** The task **
Which of the lines in the records below hold the string "menstruación"? Copy every one of them.

══════

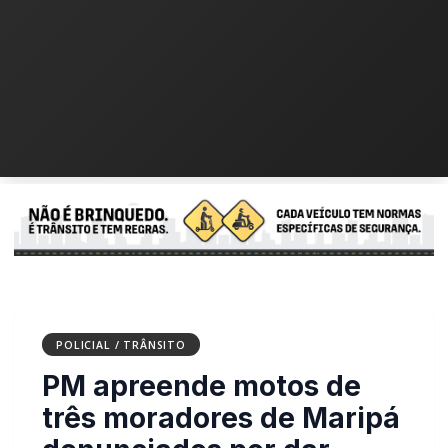
POLICIAL / TRÂNSITO
PM apreende motos de
três moradores de Maripá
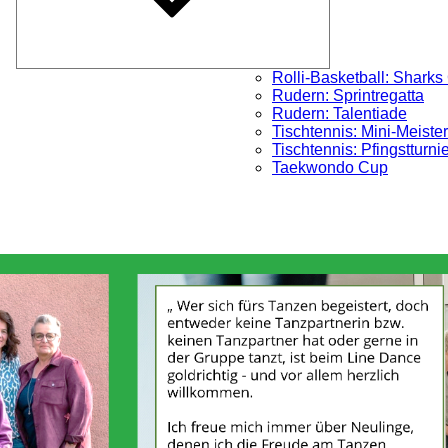
Rolli-Basketball: Sharks
Rudern: Sprintregatta
Rudern: Talentiade
Tischtennis: Mini-Meister
Tischtennis: Pfingstturni
Taekwondo Cup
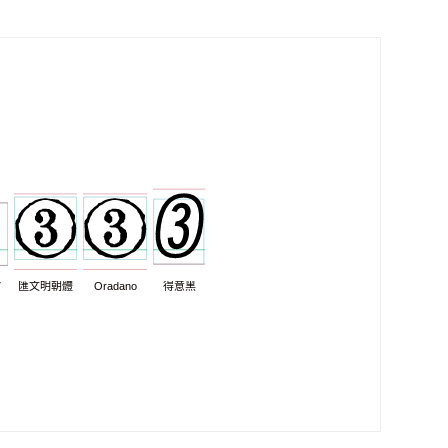
7
匯文明朝體
Oradano
得意黑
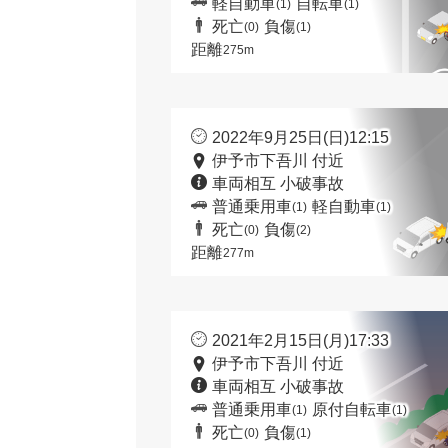
軽自動車
自転車
(1)
(1)
死亡
負傷
(0)
(1)
距離
275m
2022年9月25日(日)12:15
伊予市下吾川 付近
車両相互 小破事故
普通乗用車
軽自動車
(1)
(1)
死亡
負傷
(0)
(2)
距離
277m
2021年2月15日(月)17:33
伊予市下吾川 付近
車両相互 小破事故
普通乗用車
原付自転車
(1)
(1)
死亡
負傷
(0)
(1)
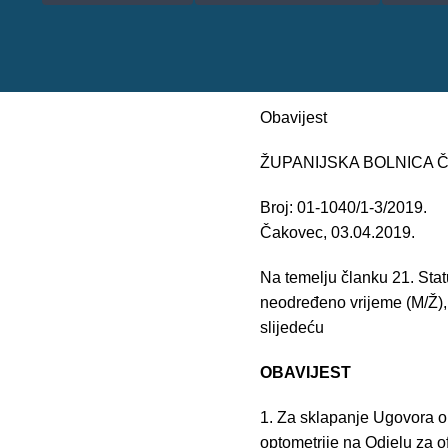
Obavijest
ŽUPANIJSKA BOLNICA
Broj: 01-1040/1-3/2019.
Čakovec, 03.04.2019.
Na temelju članku 21. Sta
neodređeno vrijeme (M/Ž),
slijedeću
OBAVIJEST
1. Za sklapanje Ugovora o
optometrije na Odjelu za of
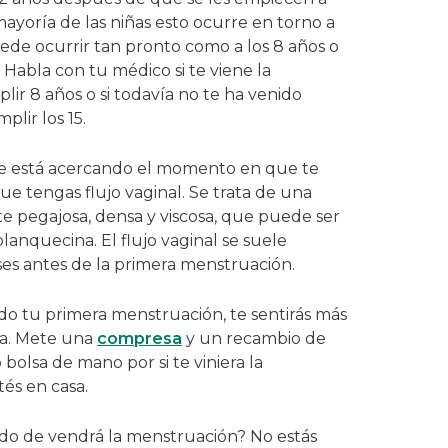
mayoría de las niñas esto ocurre en torno a
ede ocurrir tan pronto como a los 8 años o
 Habla con tu médico si te viene la
ir 8 años o si todavía no te ha venido
lir los 15.
e está acercando el momento en que te
e tengas flujo vaginal. Se trata de una
te pegajosa, densa y viscosa, que puede ser
lanquecina. El flujo vaginal se suele
es antes de la primera menstruación.
do tu primera menstruación, te sentirás más
da. Mete una
compresa
y un recambio de
 bolsa de mano por si te viniera la
és en casa.
o de vendrá la menstruación? No estás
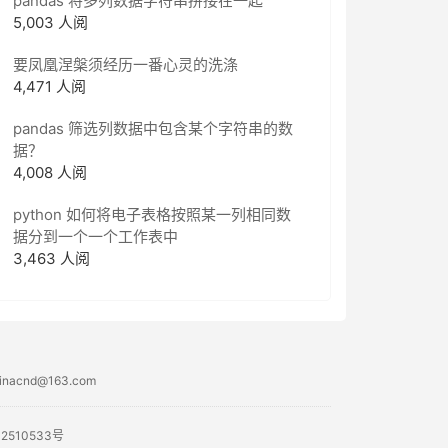
pandas 将多列数据字符串拼接在一起
5,003 人阅
要凤凰涅槃须经历一番心灵的洗涤
4,471 人阅
pandas 筛选列数据中包含某个字符串的数
据？
4,008 人阅
python 如何将电子表格按照某一列相同数
据分到一个一个工作表中
3,463 人阅
acnd@163.com
02510533号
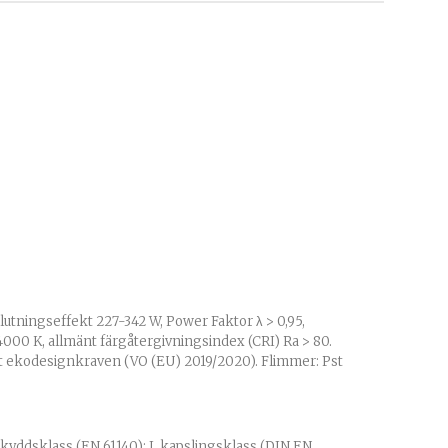
lutningseffekt 227-342 W, Power Faktor λ > 0,95,
4000 K, allmänt färgåtergivningsindex (CRI) Ra > 80.
igt ekodesignkraven (VO (EU) 2019/2020). Flimmer: Pst
yddsklass (EN 61140): I, kapslingsklass (DIN EN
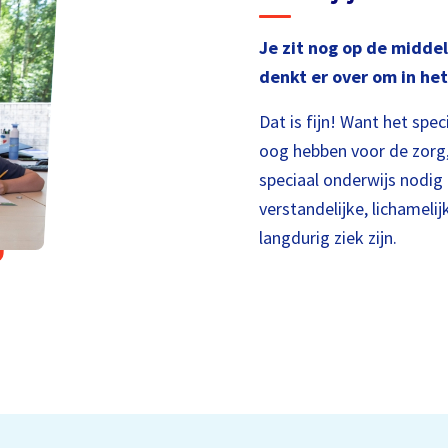
Je zit nog op de middel
denkt er over om in he
Dat is fijn! Want het spe
oog hebben voor de zorg,
speciaal onderwijs nodig
verstandelijke, lichamel
langdurig ziek zijn.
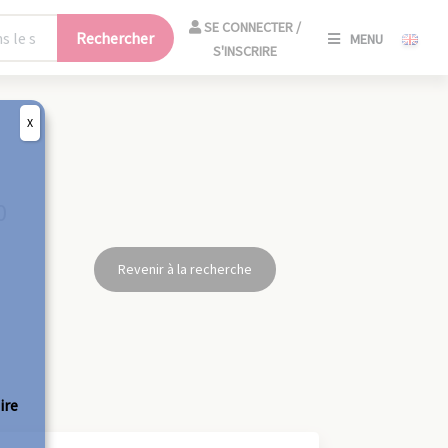
SE
SE CONNECTER /
Rechercher
MENU
CONNECT
S'INSCRIRE
/
S'INSCRIR
X
FERM
0
Revenir à la recherche
ire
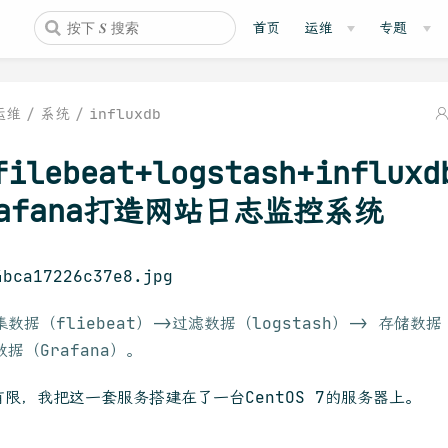
首页
运维
专题
运维
系统
influxdb
filebeat+logstash+influxd
rafana打造网站日志监控系统
集数据（fliebeat）->过滤数据（logstash）-> 存储数据（I
数据（Grafana）。
有限，我把这一套服务搭建在了一台CentOS 7的服务器上。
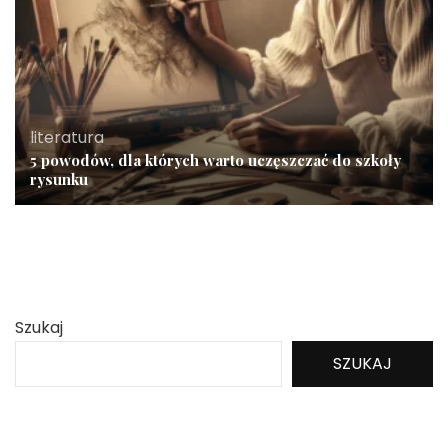
literatura
5 powodów, dla których warto uczęszczać do szkoły
rysunku
Szukaj
SZUKAJ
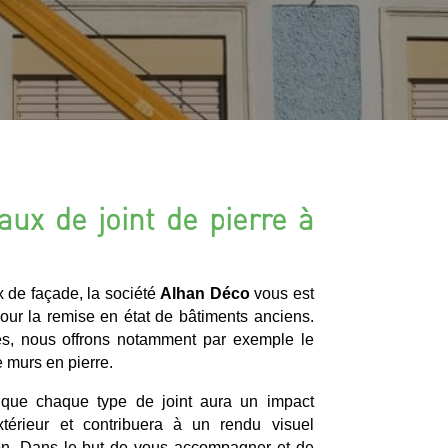
aux de joint de pierre à
x de façade, la société
Alhan Déco
vous est
pour la remise en état de bâtiments anciens.
és, nous offrons notamment par exemple le
 murs en pierre.
r que chaque type de joint aura un impact
xtérieur et contribuera à un rendu visuel
ion. Dans le but de vous accompagner et de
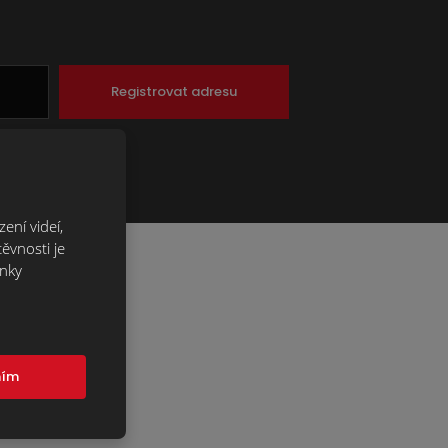
Registrovat adresu
ení videí,
ěvnosti je
ánky
mím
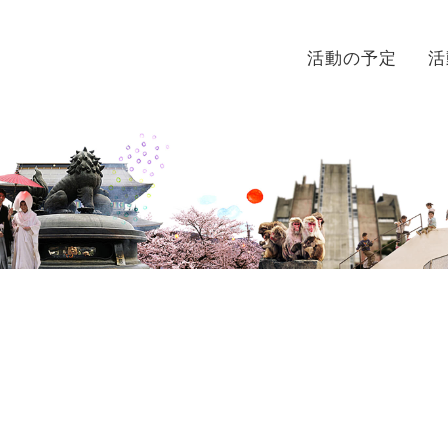
活動の予定
活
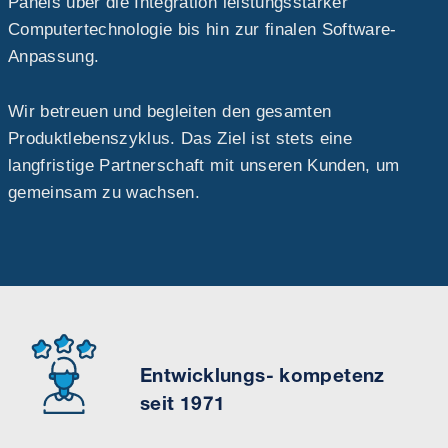
Panels über die Integration leistungsstarker
Computertechnologie bis hin zur finalen Software-
Anpassung.
Wir betreuen und begleiten den gesamten
Produktlebenszyklus. Das Ziel ist stets eine
langfristige Partnerschaft mit unseren Kunden, um
gemeinsam zu wachsen.
Entwicklungs- kompetenz
seit 1971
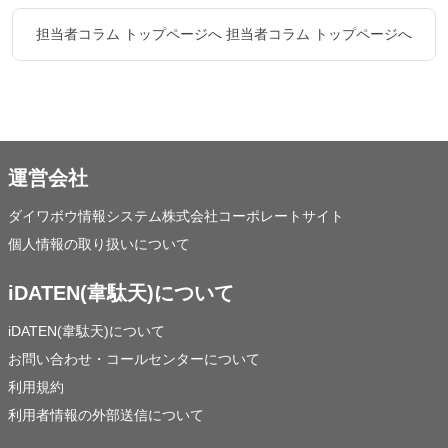
担当者コラム トップページへ
担当者コラム トップページへ
運営会社
ダイワボウ情報システム株式会社コーポレートサイト
個人情報の取り扱いについて
iDATEN(韋駄天)について
iDATEN(韋駄天)について
お問い合わせ・コールセンターについて
利用規約
利用者情報の外部送信について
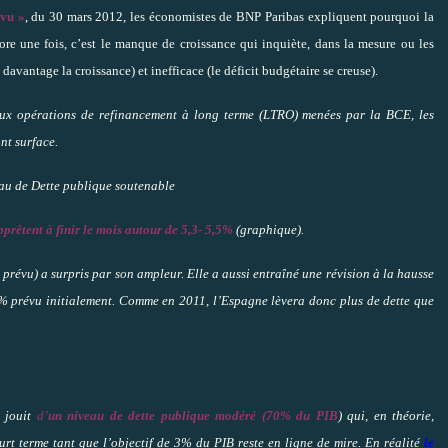
évu »
, du 30 mars 2012, les économistes de BNP Paribas expliquent pourquoi la
re une fois, c’est le manque de croissance qui inquiète, dans la mesure ou les
davantage la croissance) et inefficace (le déficit budgétaire se creuse).
 aux opérations de refinancement à long terme (LTRO) menées par la BCE, les
nt surface.
prêtent à finir le mois autour de 5,3- 5,5%
(graphique).
prévu) a surpris par son ampleur. Elle a aussi entraîné une révision à la hausse
4% prévu initialement. Comme en 2011, l’Espagne lèvera donc plus de dette que
 jouit
d’
un niveau de dette publique modéré (70% du PIB
) qui, en théorie,
ourt terme tant que l’objectif de 3% du PIB reste en ligne de mire. En réalité
le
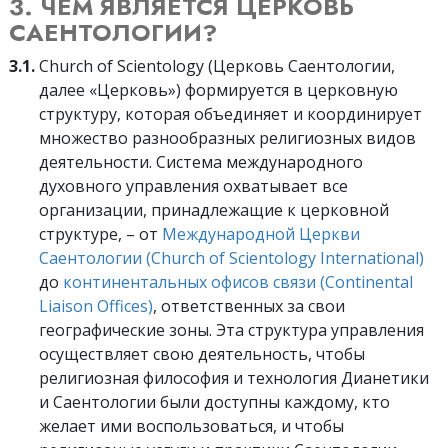
3. ЧЕМ ЯВЛЯЕТСЯ ЦЕРКОВЬ
САЕНТОЛОГИИ?
3.1.
Church of Scientology (Церковь Саентологии,
далее «Церковь») формируется в церковную
структуру, которая объединяет и координирует
множество разнообразных религиозных видов
деятельности. Система международного
духовного управления охватывает все
организации, принадлежащие к церковной
структуре, – от
Международной Церкви
Саентологии (Church of Scientology International)
до
континентальных офисов связи (Continental
Liaison Offices)
, ответственных за свои
географические зоны. Эта структура управления
осуществляет свою деятельность, чтобы
религиозная философия и технология Дианетики
и Саентологии были доступны каждому, кто
желает ими воспользоваться, и чтобы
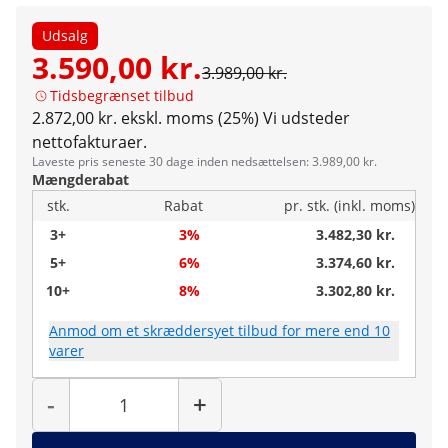
Udsalg
3.590,00 kr.
3.989,00 kr.
Tidsbegrænset tilbud
2.872,00 kr. ekskl. moms (25%)
Vi udsteder
nettofakturaer.
Laveste pris seneste 30 dage inden nedsættelsen: 3.989,00 kr.
Mængderabat
stk.
Rabat
pr. stk. (inkl. moms)
3+
3%
3.482,30 kr.
5+
6%
3.374,60 kr.
10+
8%
3.302,80 kr.
Anmod om et skræddersyet tilbud for mere end 10
varer
Antal
-
+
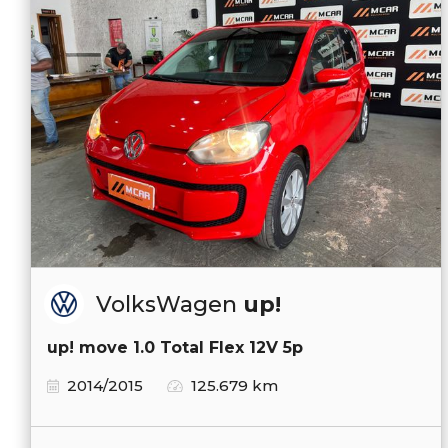
VolksWagen
up!
up! move 1.0 Total Flex 12V 5p
2014/2015
125.679 km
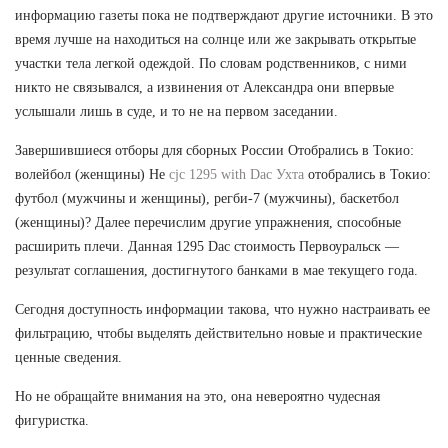
информацию газеты пока не подтверждают другие источники. В это
время лучше на находиться на солнце или же закрывать открытые
участки тела легкой одеждой. По словам родственников, с ними
никто не связывался, а извинения от Александра они впервые
услышали лишь в суде, и то не на первом заседании.
Завершившиеся отборы для сборных России Отобрались в Токио:
волейбол (женщины) Не
cjc 1295 with Dac Ухта
отобрались в Токио:
футбол (мужчины и женщины), регби-7 (мужчины), баскетбол
(женщины)? Далее перечислим другие упражнения, способные
расширить плечи. Данная 1295 Dac стоимость Первоуральск —
результат соглашения, достигнутого банками в мае текущего года.
Сегодня доступность информации такова, что нужно настраивать ее
фильтрацию, чтобы выделять действительно новые и практические
ценные сведения.
Но не обращайте внимания на это, она невероятно чудесная
фигуристка.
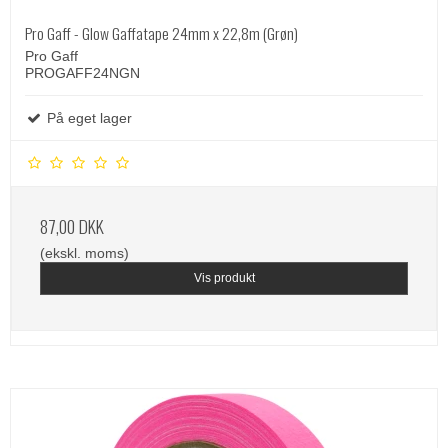
Pro Gaff - Glow Gaffatape 24mm x 22,8m (Grøn)
Pro Gaff
PROGAFF24NGN
På eget lager
87,00 DKK
(ekskl. moms)
Vis produkt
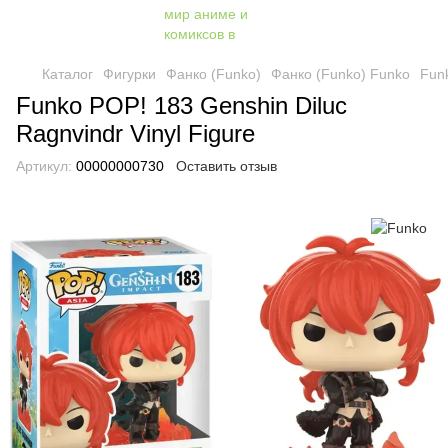
Каталог
Фигурки
Фанко (Funko)
Фанко (Funko) Funko
Funk
Funko POP! 183 Genshin Diluc
Ragnvindr Vinyl Figure
Артикул:
00000000730
Оставить отзыв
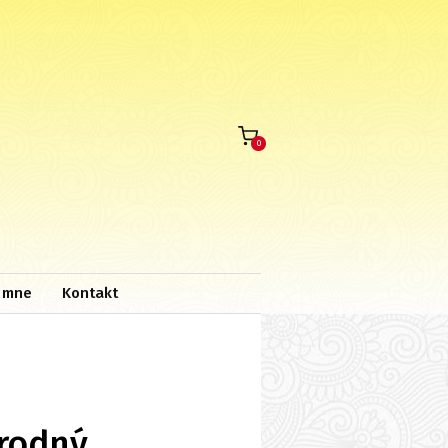
0
 mne
Kontakt
írodný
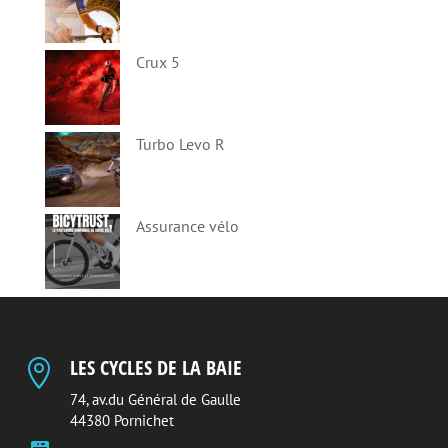
Crux 5
Turbo Levo R
Assurance vélo
LES CYCLES DE LA BAIE

74, av.du Général de Gaulle
44380 Pornichet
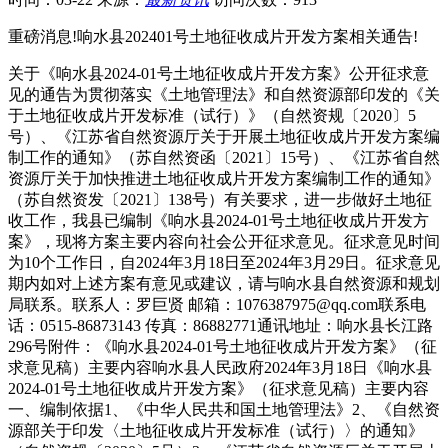
重磅消息!响水县202401号土地征收成片开发方案相关通告!
关于《响水县2024-01号土地征收成片开发方案》公开征求意
见的通告为贯彻落实《土地管理法》和自然资源部印发的《关
于土地征收成片开发标准（试行）》（自然资规〔2020〕5
号）、《江苏省自然资源厅关于开展土地征收成片开发方案编
制工作的通知》（苏自然资函〔2021〕15号）、《江苏省自然
资源厅关于加快推进土地征收成片开发方案编制工作的通知》
（苏自然资发〔2021〕138号）有关要求，进一步做好土地征
收工作，我县已编制《响水县2024-01号土地征收成片开发方
案》，现将方案主要内容向社会公开征求意见。征求意见时间
为10个工作日，自2024年3月18日至2024年3月29日。征求意见
期内如对上述方案有意见或建议，请与响水县自然资源和规划
局联系。联系人：罗巨贤 邮箱：1076387975@qq.com联系电
话：0515-86873143 传真：86882771通讯地址：响水县长江路
296号附件：《响水县2024-01号土地征收成片开发方案》（征
求意见稿）主要内容响水县人民政府2024年3月18日《响水县
2024-01号土地征收成片开发方案》（征求意见稿）主要内容
一、编制依据1、《中华人民共和国土地管理法》2、《自然资
源部关于印发〈土地征收成片开发标准（试行）〉的通知》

══════

** Answer to the exercise **
es antes de la primera menstruación.
do tu primera menstruación, te sentirás más
o de vendrá la menstruación? No estás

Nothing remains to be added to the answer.